If the account holder (girl child) becomes a non-resident Indian (NRI), premature closure is allowed on submission of proof of change in residential status. 

  1. Financial hardship 

If the guardian is unable to continue contributions due to severe financial hardship, a premature closure may be allowed. However, this is subject to approval and needs supporting documents. 

  1. Partial withdrawal for higher education

One of the main benefits of the SSY scheme is that you can withdraw up to 50% of the account balance for the purpose of higher education of the girl child.  

  • When allowed: After the girl child turns 18 years old or has passed Class 10.  

  • How much can be withdrawn: Maximum of 50% of the balance available at the end of the preceding financial year. 

  • Purpose: Must be used only for higher education, such as college or university fees  

  • Documents required: 

  • Admission proof (letter from college/institute) 

  • Fee structure/estimation from the institution 

  • Application for withdrawal 

Tip: The withdrawal can be done either lump sum or in installments, depending on the needs of the education. 

How to Apply for Withdrawal? 

Here are the basic steps to follow: 

  1. Visit your post office or bank where the SSY account is held 

  1. Fill out Form-4, which is the official withdrawal form 

  1. Submit required documents such as ID proof, proof of age, educational documents, or medical certificates (depending on the reason) 
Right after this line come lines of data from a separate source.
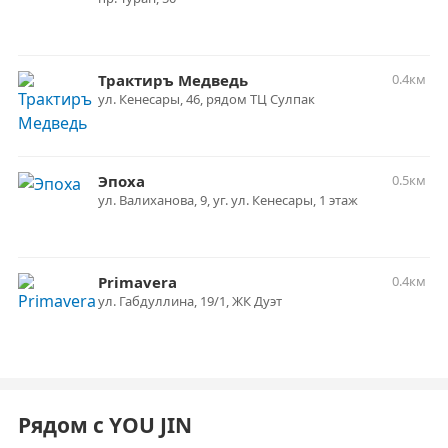
Трактиръ Медведь
0.4км
ул. Кенесары, 46, рядом ТЦ Сулпак
Эпоха
0.5км
ул. Валиханова, 9, уг. ул. Кенесары, 1 этаж
Primavera
0.4км
ул. Габдуллина, 19/1, ЖК Дуэт
Рядом с YOU JIN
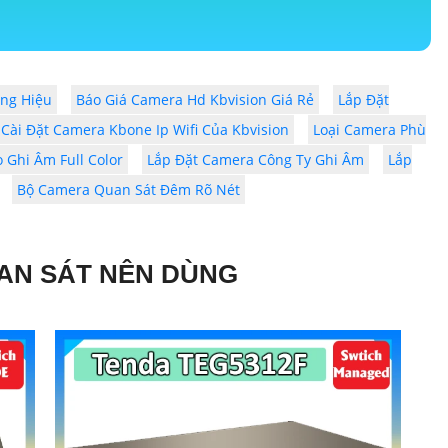
ơng Hiệu
Báo Giá Camera Hd Kbvision Giá Rẻ
Lắp Đặt
Cài Đặt Camera Kbone Ip Wifi Của Kbvision
Loại Camera Phù
 Ghi Âm Full Color
Lắp Đặt Camera Công Ty Ghi Âm
Lắp
Bộ Camera Quan Sát Đêm Rõ Nét
AN SÁT NÊN DÙNG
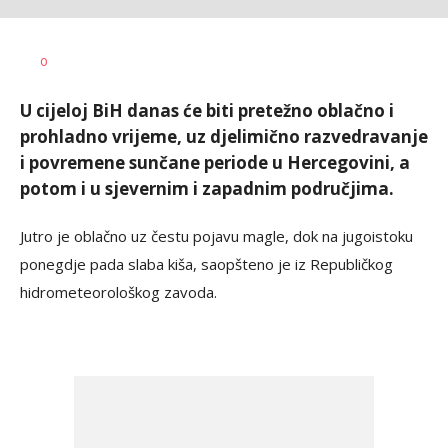
Vesna
AUTOR
0
Kerkez
U cijeloj BiH danas će biti pretežno oblačno i
prohladno vrijeme, uz djelimično razvedravanje
i povremene sunčane periode u Hercegovini, a
potom i u sjevernim i zapadnim područjima.
Jutro je oblačno uz čestu pojavu magle, dok na jugoistoku
ponegdje pada slaba kiša, saopšteno je iz Republičkog
hidrometeorološkog zavoda.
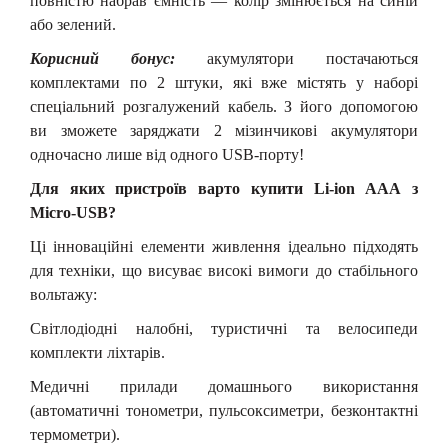
повністю набрав ємність — колір змінюється на синій
або зелений.
Корисний бонус:
акумулятори постачаються
комплектами
по 2 штуки
, які вже містять у наборі
спеціальний розгалужений кабель. З його допомогою
ви зможете заряджати 2 мізинчикові акумулятори
одночасно лише від одного USB-порту!
Для яких пристроїв варто купити Li-ion ААА з
Micro-USB?
Ці інноваційні елементи живлення ідеально підходять
для техніки, що висуває високі вимоги до стабільного
вольтажу:
Світлодіодні налобні, туристичні та велосипеди
комплекти ліхтарів.
Медичні прилади домашнього використання
(автоматичні тонометри, пульсоксиметри, безконтактні
термометри).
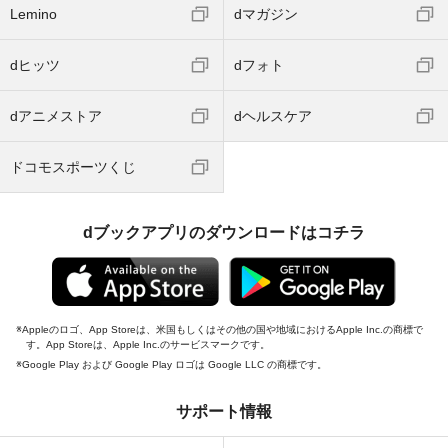
Lemino
dマガジン
dヒッツ
dフォト
dアニメストア
dヘルスケア
ドコモスポーツくじ
dブックアプリのダウンロードはコチラ
Appleのロゴ、App Storeは、米国もしくはその他の国や地域におけるApple Inc.の商標で
す。App Storeは、Apple Inc.のサービスマークです。
Google Play および Google Play ロゴは Google LLC の商標です。
サポート情報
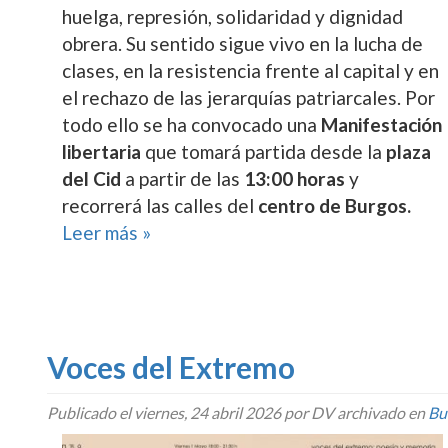
huelga, represión, solidaridad y dignidad
obrera. Su sentido sigue vivo en la lucha de
clases, en la resistencia frente al capital y en
el rechazo de las jerarquías patriarcales. Por
todo ello se ha convocado una
Manifestación
libertaria
que tomará partida desde la
plaza
del Cid
a partir de las
13:00 horas
y
recorrerá las calles del
centro de Burgos.
Leer más »
Voces del Extremo
Publicado el
viernes, 24 abril 2026
por DV archivado en
Bu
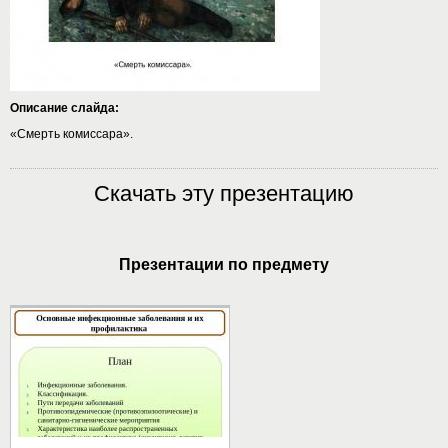
Описание слайда:
«Смерть комиссара».
Скачать эту презентацию
Презентации по предмету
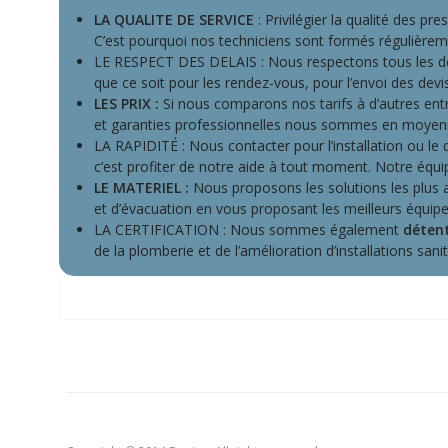
LA QUALITE DE SERVICE
: Privilégier la qualité des pr
C’est pourquoi nos techniciens sont formés régulièrem
LE RESPECT DES DELAIS : Nous respectons tous les dél
que ce soit pour les rendez-vous, pour l’envoi des devi
LES PRIX :
Si nous comparons nos tarifs à d’autres ent
et garanties professionnelles nous sommes en moyen
LA RAPIDITÉ : Nous contacter pour l’installation ou l
c’est profiter de notre aide à tout moment. Notre équi
LE MATERIEL :
Nous proposons les solutions les plus a
et d’évacuation en vous proposant les meilleurs équ
LA CERTIFICATION : Nous sommes également
détent
de la plomberie et de l’amélioration d’installations sanit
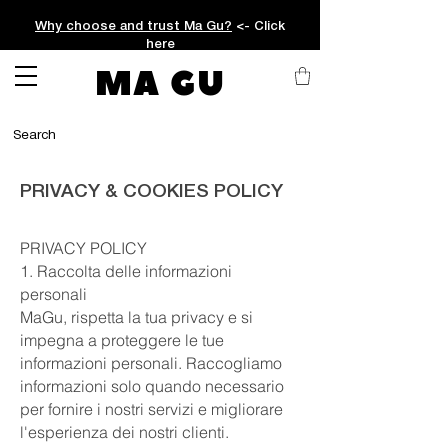
Why choose and trust Ma Gu?
<- Click
here
MA GU
PRIVACY & COOKIES POLICY
PRIVACY POLICY
1. Raccolta delle informazioni
personali
MaGu, rispetta la tua privacy e si
impegna a proteggere le tue
informazioni personali. Raccogliamo
informazioni solo quando necessario
per fornire i nostri servizi e migliorare
l'esperienza dei nostri clienti.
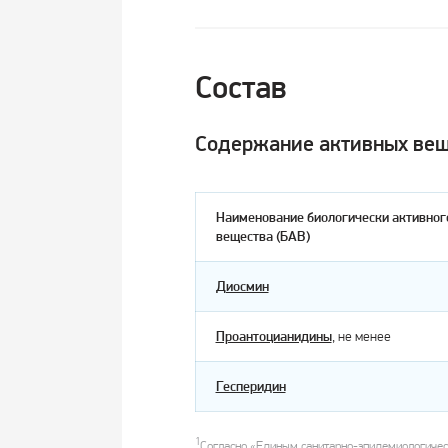
Состав
Содержание активных веще
Наименование биологически активног
вещества (БАВ)
Диосмин
Проантоцианидины
, не менее
Гесперидин
1
Согласно «Единым санитарно-эпидемиологичес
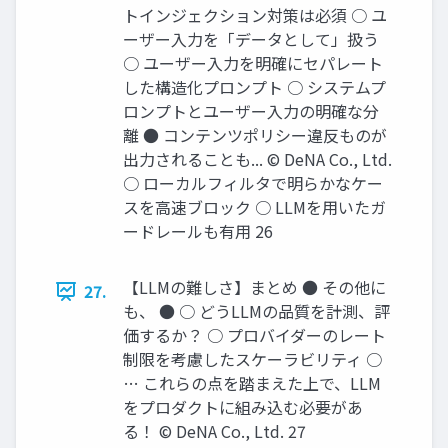
トインジェクション対策は必須 ○ ユ
ーザー入力を「データとして」扱う
○ ユーザー入力を明確にセパレート
した構造化プロンプト ○ システムプ
ロンプトとユーザー入力の明確な分
離 ● コンテンツポリシー違反ものが
出力されることも... © DeNA Co., Ltd.
○ ローカルフィルタで明らかなケー
スを高速ブロック ○ LLMを用いたガ
ードレールも有用 26
【LLMの難しさ】まとめ ● その他に
27.
も、 ● ○ どうLLMの品質を計測、評
価するか？ ○ プロバイダーのレート
制限を考慮したスケーラビリティ ○
… これらの点を踏まえた上で、LLM
をプロダクトに組み込む必要があ
る！ © DeNA Co., Ltd. 27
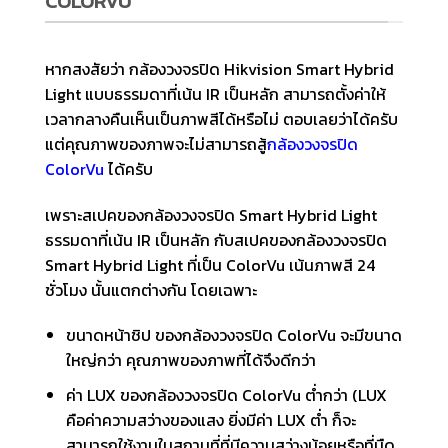
COLORVU
หากสงสัยว่า กล้องวงจรปิด Hikvision Smart Hybrid
Light แบบธรรมดาที่เน้น IR เป็นหลัก สามารถตั้งค่าให้
เวลากลางคืนเห็นเป็นภาพสีได้หรือไม่ ตอบเลยว่าได้ครับ
แต่คุณภาพของภาพจะไม่สามารถสู้
กล้องวงจรปิด
ColorVu
ได้ครับ
เพราะสเปคของกล้องวงจรปิด Smart Hybrid Light
ธรรมดาที่เน้น IR เป็นหลัก กับสเปคของกล้องวงจรปิด
Smart Hybrid Light ที่เป็น ColorVu เน้นภาพสี 24
ชั่วโมง นั้นแตกต่างกัน โดยเฉพาะ
ขนาดหน้าชิป ของกล้องวงจรปิด ColorVu จะมีขนาด
ใหญ่กว่า คุณภาพของภาพที่ได้จึงดีกว่า
ค่า LUX ของกล้องวงจรปิด ColorVu ต่ำกว่า (LUX
คือค่าความสว่างของแสง ยิ่งมีค่า LUX ต่ำ ก็จะ
สามารถใช้งานในสถานที่ที่มีความสว่างน้อยหรือที่มืด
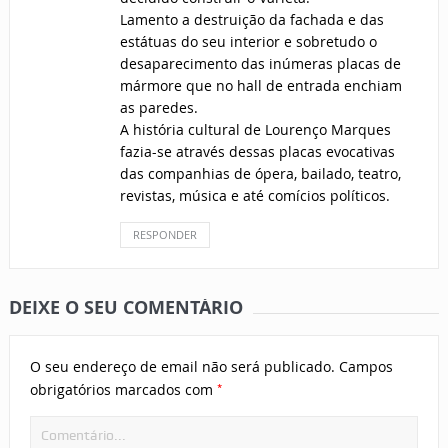
Lamento a destruição da fachada e das
estátuas do seu interior e sobretudo o
desaparecimento das inúmeras placas de
mármore que no hall de entrada enchiam
as paredes.
A história cultural de Lourenço Marques
fazia-se através dessas placas evocativas
das companhias de ópera, bailado, teatro,
revistas, música e até comícios políticos.
RESPONDER
DEIXE O SEU COMENTÁRIO
O seu endereço de email não será publicado.
Campos
*
obrigatórios marcados com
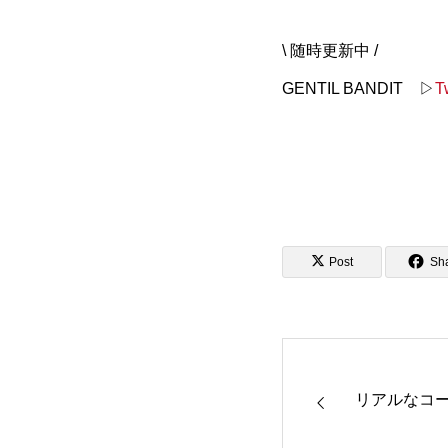
\ 随時更新中 /
GENTIL BANDIT ▷
T
Post
Sh
リアルなコーデ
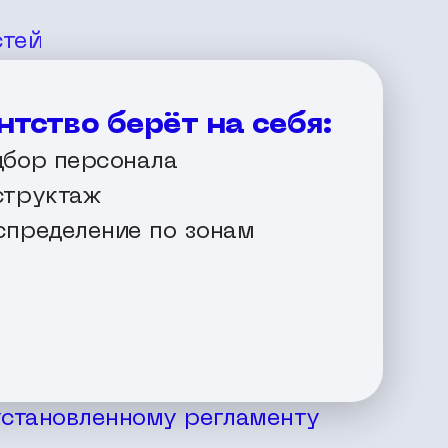
стей
нтство берёт на себя:
дбор персонала
структаж
спределение по зонам
установленному регламенту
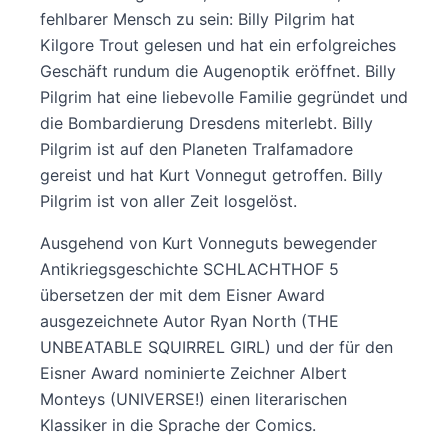
fehlbarer Mensch zu sein: Billy Pilgrim hat
Kilgore Trout gelesen und hat ein erfolgreiches
Geschäft rundum die Augenoptik eröffnet. Billy
Pilgrim hat eine liebevolle Familie gegründet und
die Bombardierung Dresdens miterlebt. Billy
Pilgrim ist auf den Planeten Tralfamadore
gereist und hat Kurt Vonnegut getroffen. Billy
Pilgrim ist von aller Zeit losgelöst.
Ausgehend von Kurt Vonneguts bewegender
Antikriegsgeschichte SCHLACHTHOF 5
übersetzen der mit dem Eisner Award
ausgezeichnete Autor Ryan North (THE
UNBEATABLE SQUIRREL GIRL) und der für den
Eisner Award nominierte Zeichner Albert
Monteys (UNIVERSE!) einen literarischen
Klassiker in die Sprache der Comics.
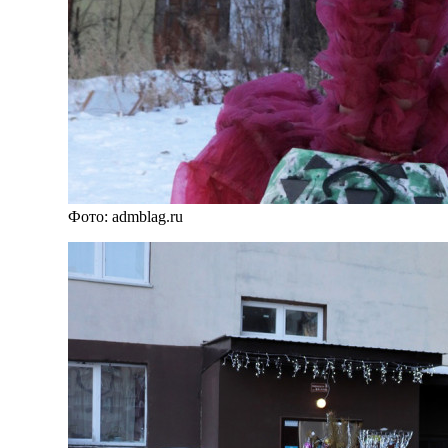
Фото: admblag.ru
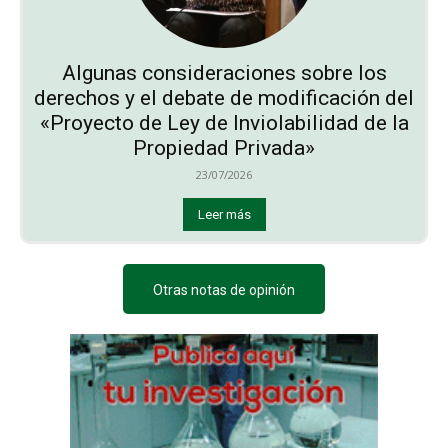
Algunas consideraciones sobre los
derechos y el debate de modificación del
«Proyecto de Ley de Inviolabilidad de la
Propiedad Privada»
23/07/2026
Leer más
Otras notas de opinión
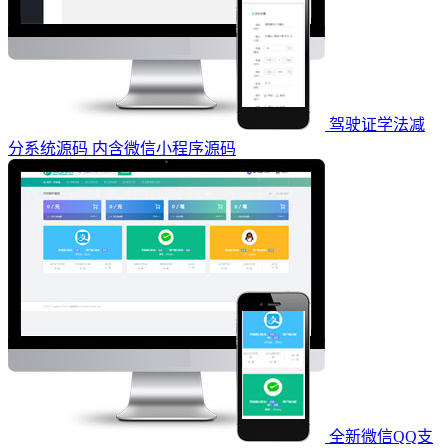
驾驶证学法减
分系统源码 内含微信小程序源码
全新微信QQ支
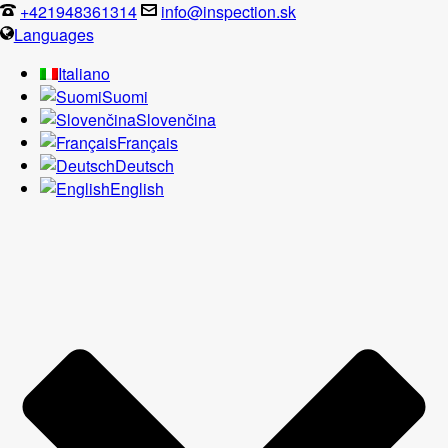
+421948361314
info@inspection.sk
Languages
Italiano
Suomi
Slovenčina
Français
Deutsch
English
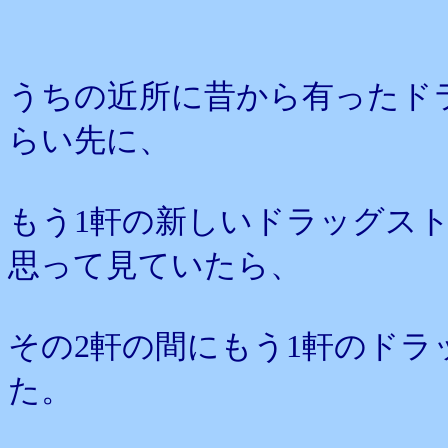
うちの近所に昔から有ったド
らい先に、
もう1軒の新しいドラッグス
思って見ていたら、
その2軒の間にもう1軒のド
た。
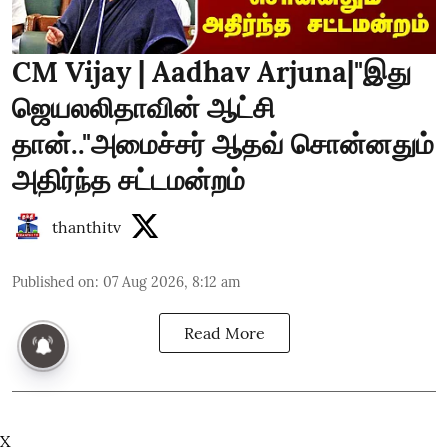
CM Vijay | Aadhav Arjuna|"இது
ஜெயலலிதாவின் ஆட்சி
தான்.."அமைச்சர் ஆதவ் சொன்னதும்
அதிர்ந்த சட்டமன்றம்
thanthitv
Published on
:
07 Aug 2026, 8:12 am
Read More
X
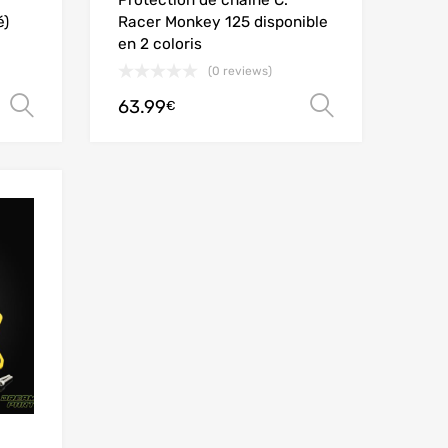
Protection de chaine C.
é)
Racer Monkey 125 disponible
en 2 coloris
(0 reviews)
63.99
Ver opções
Ver opçõe
€
Add to Wishlist
Add to Compare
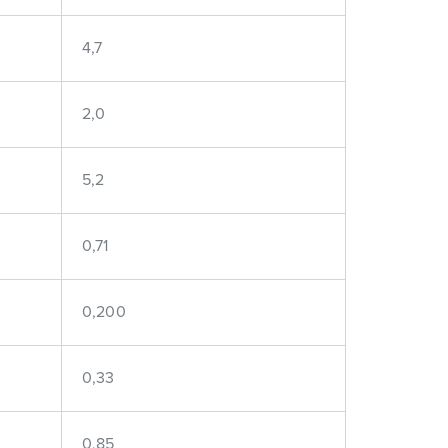
4,7
2,0
5,2
0,71
0,200
0,33
0,85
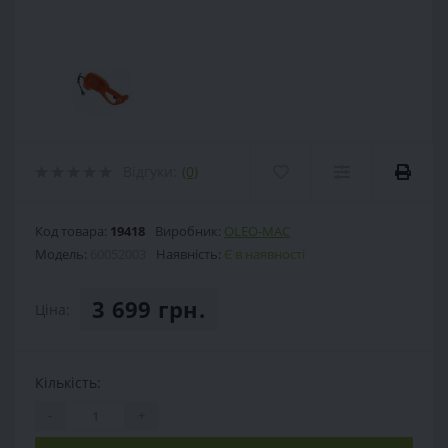
Відгуки:
(0)
Код товара:
19418
Виробник:
OLEO-MAC
Модель:
60052003
Наявність:
Є в наявності
3 699 грн.
Ціна:
Кількість:
-
+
  1. Provide the SSY passbook for account verification 

  1. The bank or post office will process the request, and the money will be transferred as per the mode selected 

Things to Keep in Mind

  • The account cannot be withdrawn fully before 21 years unless under special circumstances 

  • Only the girl child can operate the account once she turns 18 

  • You must continue making deposits for at least 15 years from the date of opening 

  • Interest is still earned between the 15th and 21st year, even if no deposit is made during that period 

Conclusion 

Sukanya Samriddhi Yojana withdrawal regulations provide a balance between disciplined long-term savings and the flexibility required for life's unforeseen events. While full withdrawals are typically granted after 21 years from account opening, the scheme enables partial withdrawals for higher education and early access in instances such as medical emergency, marriage after the age of 18, or a change in residency status. Understanding these criteria and documentation requirements allows parents and guardians to prepare efficiently and make timely, informed decisions about accessing funds. 

FAQs

Documents typically include the SSY passbook, identity proof, age proof of the account holder, and a duly filled Form-4. For partial or premature withdrawal, supporting documents such as admission proof, fee structure, medical certificates, or marriage proof may also be required. 

Full withdrawal is allowed after 21 years from the date of account opening. It is also permitted before 21 years if the girl marries after attaining 18 years, subject to the submission of valid proof. 

Up to 50% of the account balance at the end of the preceding financial year can be withdrawn for higher education. This is allowed after the girl turns 18 or passes Class 10, whichever is earlier. 

Yes, withdrawals from the SSY account remain tax-free in 2026. The scheme continues to enjoy Exempt-Exempt-Exempt (EEE) status under the Income Tax Act, subject to prevailing regulations.